Rail and transit organizations have adopted cyber best practices in large part because almost every country has enacted regulations requiring operators to increase security, experts said. The question is how.
One effort to answer that is an international collaboration to draft rail-specific cybersecurity guidelines. The NIST and IEC frameworks help, but they are directed at all ICS users. The new effort, led by the IEC’s Project Team 63452, aims to draft and publish no later than 2025 “an international standard for handling cybersecurity for the whole rail sector,” said Serge Benoliel, Alstom’s cybersecurity governance and expertise director and the team leader. It includes 79 experts from 14 countries. The standard will be based on the rail-specific cybersecurity Technical Specification 50701 published in 2021 by the European Committee for Electrotechnical Standardization (CENELEC).
The New Standard
The new standard “is going to be the future of how operators will secure themselves,” Shifman said.
That work builds on collaboration throughout the industry. “Train builders, suppliers and vendors are putting a lot of time and energy into trying to proactively address the needs of their customer base,” Mitzefelt said. “Among operators and agencies there is a lot of conversation and discussion about cybersecurity.

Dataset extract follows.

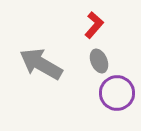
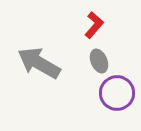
gray arrow: moved 2 px left, 1 px up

That is at the forefront.”
Talks include CISA. “We’re having very good conversations with technology companies,” Easterly said, “to ensure that they understand what we think safe software products are.” Counterparts in Australia, Canada, the Netherlands, New Zealand, and the U.K. are involved.
Top leadership needs to do more, several experts said. “Until you really have the leadership involved, with tracking key performance indicators, reporting on progress, and embracing an interest in cybersecurity,” Swanson said, “your security posture is a little bit doomed.”
Easterly and Fanning concurred.
“The days of relegating cybersecurity to the chief information officer or chief information security officer must end,” they wrote. “CEOs and boards of directors must embrace cyber risk as a matter of good governance and prioritize cybersecurity as a strategic imperative and business enabler.”